Sorption Kinetics, Intraparticle Diffusion and Equilibrium Partitioning of Azo Dyes on Great Millet (Andropogon sorghum) Waste Biomass

Azo dyes are environmental pollutants and they are recalcitrant to decolorization by photo degradation and other conventional methods of treatment. The adsorption kinetics, intraparticle diffusion and equilibrium partitioning of Methyl Orange (MO), Methyl Red (MR) and Methyl Blue (MB) onto andropogon sorghum waste biomass was studied.

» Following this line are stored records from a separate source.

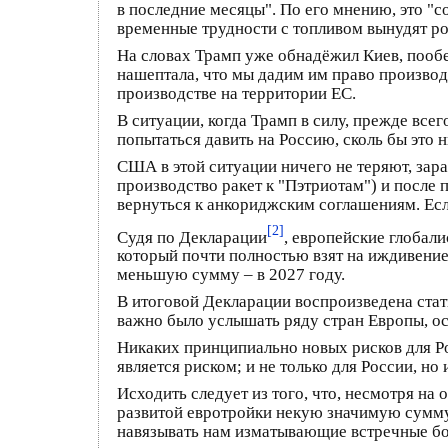
в последние месяцы". По его мнению, это "с
временные трудности с топливом вынудят р
На словах Трамп уже обнадёжил Киев, пообе
нашептала, что мы дадим им право производ
производстве на территории ЕС.
В ситуации, когда Трамп в силу, прежде все
попытаться давить на Россию, сколь бы это
США в этой ситуации ничего не теряют, зар
производство ракет к "Пэтриотам") и после
вернуться к анкориджским соглашениям. Есл
[2]
Судя по Декларации
, европейские глобал
который почти полностью взят на иждивение
меньшую сумму – в 2027 году.
В итоговой Декларации воспроизведена стать
важно было услышать ряду стран Европы, о
Никаких принципиально новых рисков для Ро
является риском; и не только для России, 
Исходить следует из того, что, несмотря на 
развитой евротройки некую значимую сумму 
навязывать нам изматывающие встречные бо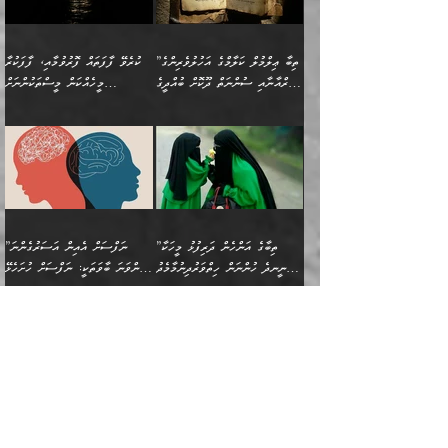
ނަފްސުގައި ހިފެހެއްޓިގެންވާ
ކުޑަ ވަޤުތުކޮޅެއްގެ ތެރޭގައި
އަސަރުންކަމުގައި ވެދާނެއެވެ.
ގޯހެކެވެ. އަދި ޝައިޠާނާއަށް
ލާޒިމް ޠަބީޢަތުގެ ތެރޭގައިވާ
ބުއްދި ލައްވާ ނުރައްކާތެރި
އެފަދަ ކަންކަމާމެދު ވިސްނާ
ވެވޭ އެއްބަސްވުމެކެވެ.
ކަންކަމެއް ނޫނެވެ. ނަމަވެސް
ޤަރާރުތައް ނިންމާ،
ފިކުރުކުރުން މާބޮޑަށް
އެކަމަކު އޭގައި އަހަރުމެން
”ތިބާ ޢިލްމުލް ކަލާމްގެ އަހުލުވެރިންގެ
ކުރެވޭ ފާފަތައް ފޮރުވުމާއި، ފާފަކުރާ
އެއީ ހުށަހެޅި ލައިގަންނަ
އިޚްތިޔާރުކުރަން އެނަފްސު
ދިގުލައިފިނަމަ, ފުރިހަމަ ކުރުން
ތަފްޞީލުކޮށް ބުނަމެވެ.
(ޤުރްއާނާއި ސުންނަތް ދޫކޮށް ބުއްދީގެ
މީހެއްކަން މީސްތަކުންނަށް
ކަންކަމެވެ. މިސާލަކަށް:
ބޭނުންވެއެވެ. ދެން ނަފްސަށް
ޙައްޤުވާ ކަންކަން
ހެޔޮކަންތައް ބެހިގެންދަނީ:
ޙުއްޖަތްތަކާއި ވިސްނުންތައް
އެނގިގެންވުމަށް ނުރުހުންވުމާއި،
އަބޫ ޢުމަރު އަޙްމަދު ބްނު
🌴 އިބްނުލް ޖައުޒީ
ހިތާމަޔާއި އުފަލާއި،
އޭގެ އަވަސްއަރުވާލުމާއި،
ބޭނުންކޮށްގެން ދީނުގެ ކަންކަމުގައި
މީސްތަކުން އޭނާ ނުބައިކޮށްފައި
ފުރިހަމަކުރުން މަނާކުރާ
🔹ސީދާ އެކަމުގައި
މުޙައްމަދު އަލްމާލިކީ
(597ހ) ވިދާޅުވިއެވެ:
ކަންބޮޑުވުމާއި
އަނެއްކޮޅުން ބުއްދި
ވާހަކަދައްކާ މީހުންގެ) މަޖްލިސްތަކަށް
އެއްޗެހިކިޔުމަށް ނުރުހުންވުން
ކަމެއްކަމުގައި:
(ދުނިޔަވީ) ލައްޒަތެއް ނެތް
(429ހ)، ބަޣުދާދުން
”ކުރެވޭ ފާފަތައް ފޮރުވުމާއި،
ޙާޒިރުވިންހެއްޔެވެ؟“
ހުއްދަވެގެންވާކަން ބަޔާންކުރުން:
ހިތްފަސޭހަވުމާއި،
މަޝްޣޫލުކޮށްލާފަދަ އެހެރަ
ރައްކާތެރިކަމުގެ ފިޔަވަޅުތައް
ކަންކަމެވެ. މިސާލަކަށް
ޤައިރަވާނުގެ ރަށަށް އައިހިނދު
ފާފަކުރާ މީހެއްކަން
ބިރުވެރިކަމާއި އަމާންކަމުގެ
އިޙްސާސްތަކާއި ޝުޢޫރުތައް
އެޅުމާއި، ދިމާވެދާނޭ ގޮތ
ނަމާދާއި، ރޯދައާއި، ޙައްޖާއި،
އަބޫ މުޙައްމަދު އިބްނު އަބީ
މީސްތަކުންނަށް
އިޙްސާސާއި، މޮޅިވެރިކަމާއި
ޖަމަޢަވެއްޖެނަމަ, އެހިނދުން
ހަ
ޒައިދު އަލްޤައިރަވާނީ
އެނގިގެންވުމަށް
ހިތްހަމަޖެހުމާއި އެނޫންވެސް
ނުބައި ރައުޔު، އަދި ފަހުން
”ތިބާގެ އަންހެން ދަރިފުޅު މީހަކާ
”ނަފްސަށް އެއިން އަސަރުގެންނަ
(386ހ) އެކަލޭގެފާނާ
ނުރުހުންވުމާއި، މީސްތަކުން
ގިނަ ކަންކަމެވެ. މި
ހިތާމަކުރާނޭ ކަންކަން ބުއްދިން
ނީނދެ ހުންނަން ހިތްވަރުދިނުމާމެދު
ތިންވަނަ ބާވަތަކީ: ނަފްސަށް ހުށަހެޅޭ
ވާހަކަދައްކަވަމުން
އޭނާ ނުބައިކޮށްފައި
ޞިފަތަކުން ކަމެއް ނަފްސުގައި
އިޚްތިޔާރުކުރެއެވެ. އަދި
ތިބާ ހުށިޔާރުވެ ޚަބަރުދާރުވާށެވެ!
ކަންކަމެވެ. (ޝުޢޫރުތަކާއި
އެގޮތަށް ތިމަންނާ ހިތްވަރުދެނީ
އެގޮތުން ނަފްސުގެ
އެއްސެވިއެވެ: ”ތިބާ ޢިލްމުލް
އެއްޗެހިކިޔުމަށް ނުރުހުންވުން
އިޙްސާސްތަކެވެ.)
އަބަދުމެ ހަރުލައިގެން
ފަހަރެއްގައި އެފަދަ ބުއްދިއެއް
ކިހިނެއްހެއްޔެވެ؟ އެކަމަށް
ޠަބީޢަތުގައި ލޯބިވުމާއި
ކަލާމްގެ އަހުލުވެރިންގެ
ހުއްދަވެގެންވާކަން
ދާއިމަކަށް ނުހުރެއެވެ. އެކަމަކު
ބަލިކަށިވެ ގަމާރުވެ
ހިތްވަރުދޭން ބޭނުންކުރާ
ނުރުހުންވުމާއި، އުފާވުމާއި
(ޤުރްއާނާއި ސުންނަތް ދޫކޮށް
ބަޔާންކުރުން: ކުރެވޭ ނުބައި
އެކަންކަން ލައިގަނެފައި
ކޮސްވެގެންވާ ކަމަށް ތުހުމަތުވެ
ފެތުރިގެންވާ ފަސް ގޮތެއް
ދެރަވުންވެއެވެ. މިއީ
ބުއްދީގެ ޙުއްޖަތްތަކާއި
ކަންތައް ފޮރުވާ
އަނެއްކާ ފިލ
އަހަރެން ތިބާއަށް ކިޔާދޭނަމެވެ.
ނަފްސުތަކުގައިވާ ޠަބީޢީ
ވިސްނުންތައް ބޭނުންކޮށްގެން
ވަންހަނާކުރުމަކީ
ތިބާގެ އަންހެން ދަރިފުޅަށް
ޞިފަތަކެކެވެ. ނަމަވެސް
ދީނުގެ ކަންކަމުގައި
ދެއްކުންތެރިކަމެއްކަމުގައި
”އޭނާގެ ވިސްނުމާ ގުޅޭ
އެއްފަހަރަކު އުޅުނު ރަސްކަލަކު، ﷲ
އަދި އެކުއްޖާގެ
އެކަންކަން އިންސާނާއަށް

As time increased the amount of the dyes adsorbed increased and equilibrium was reached within 40-50 min. Modification of the adsorbent by carboxymethylation and thiolation enhanced the adsorptive capacity of the adsorbent. The kinetics of sorption was well correlated using the pseudo-second order rate equation. The pseudo second order rate constant ranged from 0.742 (g mg super(-1)-min) for Methyl Orange (MO) on thiolated sorghum to 5.741 (g mg super(-1)-min) for Methyl Blue (MB) on carboxymethylated sorghum. The mechanism of sorption was found to be intraparticle diffusion controlled and the intraparticle diffusion rate constants ranged from 0.0969 min super(-1) for Methyl Red (MR) on thiolated sorghum to 0.8298 min super(-1) for Methyl Red (MR) on carboxymethylated sorghum. The boundary layer diffusion effects were calculated. The very high values of correlation coefficients (R super(2)) obtained showed that these models fit the experimental data perfectly. Therefore andropogon sorghum was found to be a good adsorbent for adsorptive decolorization of Azo dyes from waste water.